> **ABOUT THIS EXERCISE**: Within the entries below, find every line that has the string "Компрессоры", then copy it.

[Transcribed page contents]

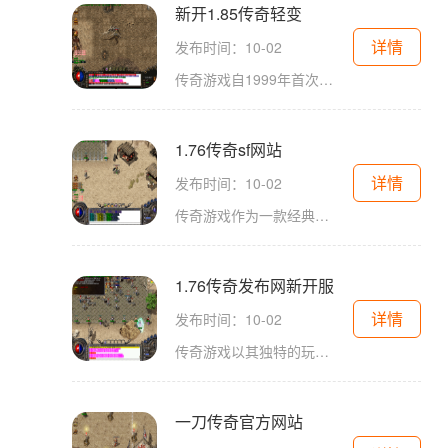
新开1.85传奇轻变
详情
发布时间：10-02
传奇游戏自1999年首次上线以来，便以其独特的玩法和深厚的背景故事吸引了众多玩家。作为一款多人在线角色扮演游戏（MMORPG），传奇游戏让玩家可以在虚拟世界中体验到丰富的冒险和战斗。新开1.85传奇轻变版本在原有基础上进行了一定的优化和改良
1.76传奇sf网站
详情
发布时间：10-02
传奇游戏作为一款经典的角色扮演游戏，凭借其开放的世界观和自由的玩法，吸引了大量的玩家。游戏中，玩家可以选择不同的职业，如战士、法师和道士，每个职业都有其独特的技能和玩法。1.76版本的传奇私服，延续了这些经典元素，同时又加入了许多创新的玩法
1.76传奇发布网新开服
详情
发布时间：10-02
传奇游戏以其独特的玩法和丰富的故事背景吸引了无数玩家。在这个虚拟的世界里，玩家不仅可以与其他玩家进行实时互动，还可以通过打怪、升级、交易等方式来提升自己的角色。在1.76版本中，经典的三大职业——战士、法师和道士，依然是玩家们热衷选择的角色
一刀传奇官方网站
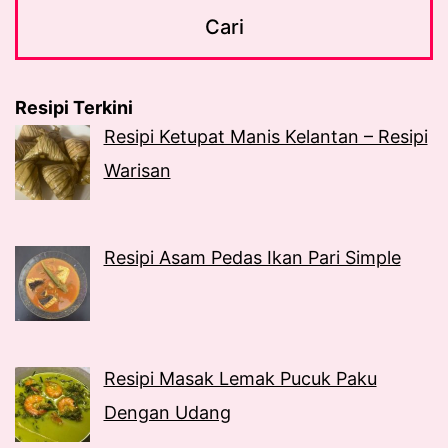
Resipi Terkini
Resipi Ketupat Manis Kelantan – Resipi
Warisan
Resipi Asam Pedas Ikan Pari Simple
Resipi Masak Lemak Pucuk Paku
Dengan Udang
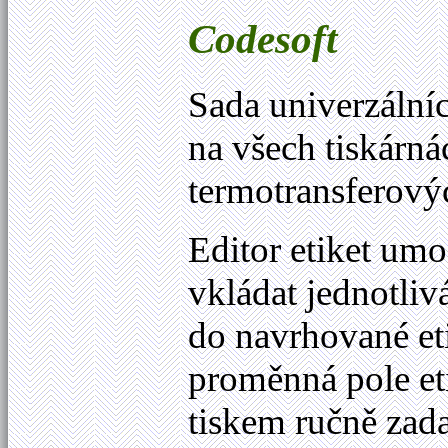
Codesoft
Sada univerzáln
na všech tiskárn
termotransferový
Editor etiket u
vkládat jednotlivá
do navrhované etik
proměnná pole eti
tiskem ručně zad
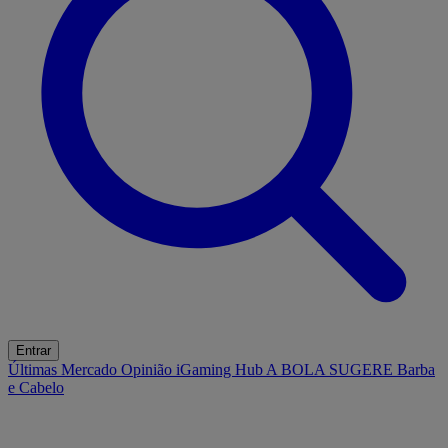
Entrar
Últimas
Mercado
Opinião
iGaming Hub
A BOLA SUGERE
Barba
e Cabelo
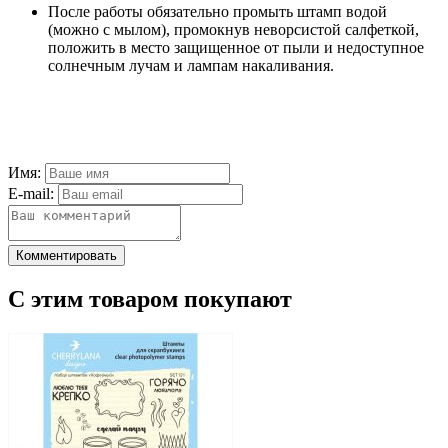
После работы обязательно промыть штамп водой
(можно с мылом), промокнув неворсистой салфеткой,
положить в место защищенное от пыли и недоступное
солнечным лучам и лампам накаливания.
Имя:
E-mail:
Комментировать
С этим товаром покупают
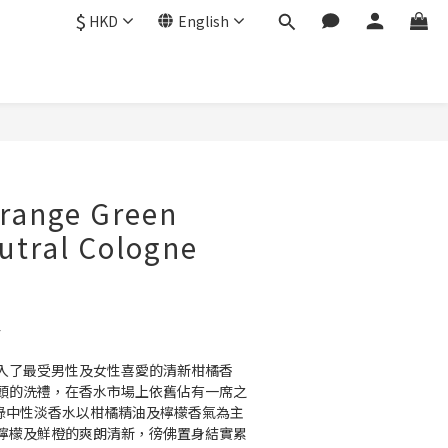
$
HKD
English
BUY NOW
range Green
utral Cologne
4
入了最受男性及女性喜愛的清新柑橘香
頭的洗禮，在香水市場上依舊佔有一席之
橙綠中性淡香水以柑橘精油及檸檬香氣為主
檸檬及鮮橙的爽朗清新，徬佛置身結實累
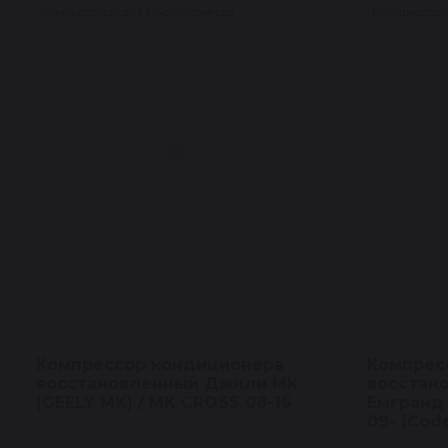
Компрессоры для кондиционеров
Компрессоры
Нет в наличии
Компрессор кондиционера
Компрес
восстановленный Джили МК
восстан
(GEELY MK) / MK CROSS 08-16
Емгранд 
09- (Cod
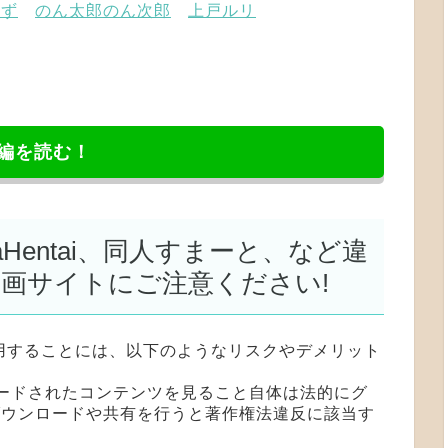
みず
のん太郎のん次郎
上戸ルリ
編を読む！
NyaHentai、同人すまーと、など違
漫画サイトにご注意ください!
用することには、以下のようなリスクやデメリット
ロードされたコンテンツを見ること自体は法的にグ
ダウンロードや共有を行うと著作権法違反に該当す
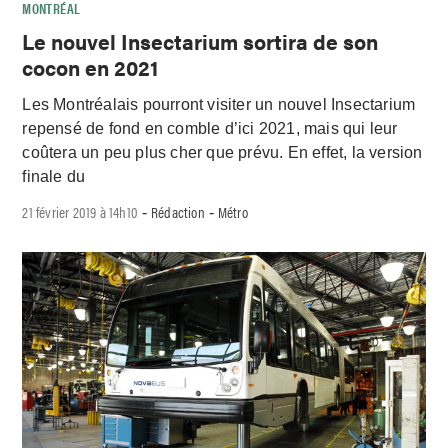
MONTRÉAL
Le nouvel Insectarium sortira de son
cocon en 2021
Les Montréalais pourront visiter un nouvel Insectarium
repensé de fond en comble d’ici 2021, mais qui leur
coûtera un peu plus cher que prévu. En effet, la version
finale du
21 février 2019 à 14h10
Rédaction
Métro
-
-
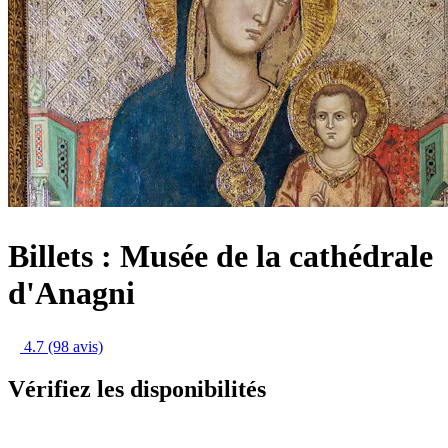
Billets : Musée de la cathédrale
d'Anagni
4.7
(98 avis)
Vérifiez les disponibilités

> **RESULT OF THE TASK**:
Компрессоры для кондиционеров
Компрессоры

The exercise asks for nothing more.